What to work on
In the entries below, find the line with "11. sep 2023, 13:49" and the line with "kojne, bi čez". Reproduce those two lines and every line between them exactly, and nothing more.
# # # # #
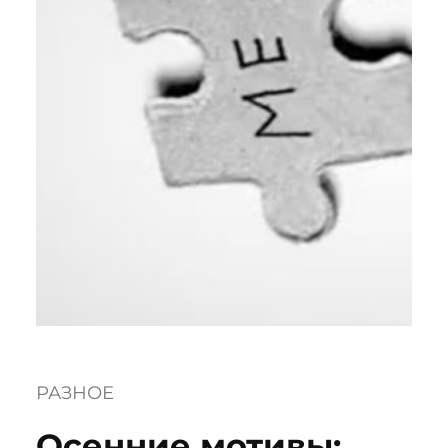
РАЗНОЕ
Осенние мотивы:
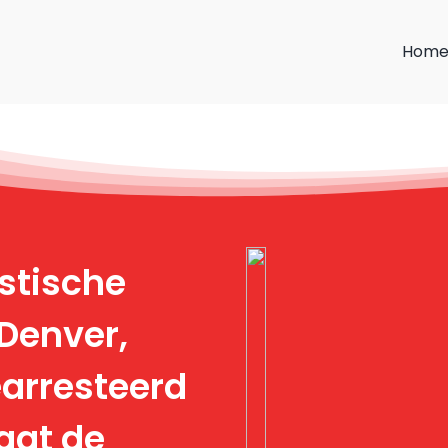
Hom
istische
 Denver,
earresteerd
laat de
# # # # #
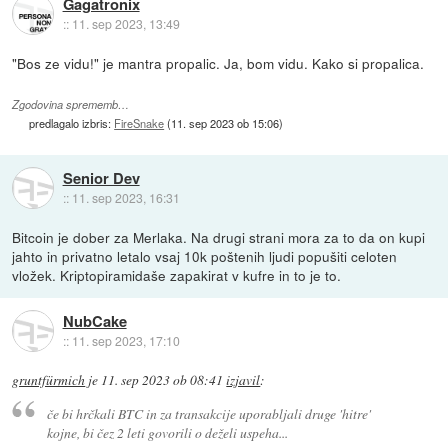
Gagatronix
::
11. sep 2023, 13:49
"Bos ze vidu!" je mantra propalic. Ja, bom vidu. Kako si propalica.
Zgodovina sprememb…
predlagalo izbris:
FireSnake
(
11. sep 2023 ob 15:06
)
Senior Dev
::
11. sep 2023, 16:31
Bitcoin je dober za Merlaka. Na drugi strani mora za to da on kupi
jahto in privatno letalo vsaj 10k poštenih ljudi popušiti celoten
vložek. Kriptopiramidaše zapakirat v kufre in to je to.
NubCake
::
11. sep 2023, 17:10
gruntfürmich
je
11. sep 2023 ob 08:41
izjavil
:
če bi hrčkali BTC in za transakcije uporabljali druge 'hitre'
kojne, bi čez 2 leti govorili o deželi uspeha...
# # # # #
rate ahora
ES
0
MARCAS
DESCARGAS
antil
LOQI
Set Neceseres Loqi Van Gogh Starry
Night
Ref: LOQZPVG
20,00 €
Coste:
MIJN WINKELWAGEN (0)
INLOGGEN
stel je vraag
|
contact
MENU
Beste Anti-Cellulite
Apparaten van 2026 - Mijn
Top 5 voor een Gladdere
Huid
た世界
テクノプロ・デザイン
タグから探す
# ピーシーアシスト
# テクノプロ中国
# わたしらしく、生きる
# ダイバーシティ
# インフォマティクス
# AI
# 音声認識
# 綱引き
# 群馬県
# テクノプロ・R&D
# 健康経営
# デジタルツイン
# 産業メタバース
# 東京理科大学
# # # # #
Task response
11. sep 2023, 13:49
"Bos ze vidu!" je mantra propalic. Ja, bom vidu. Kako si propalica.
Zgodovina sprememb…
predlagalo izbris:
FireSnake
(
11. sep 2023 ob 15:06
)
Senior Dev
::
11. sep 2023, 16:31
Bitcoin je dober za Merlaka. Na drugi strani mora za to da on kupi
jahto in privatno letalo vsaj 10k poštenih ljudi popušiti celoten
vložek. Kriptopiramidaše zapakirat v kufre in to je to.
NubCake
::
11. sep 2023, 17:10
gruntfürmich
je
11. sep 2023 ob 08:41
izjavil
:
če bi hrčkali BTC in za transakcije uporabljali druge 'hitre'
kojne, bi čez 2 leti govorili o deželi uspeha...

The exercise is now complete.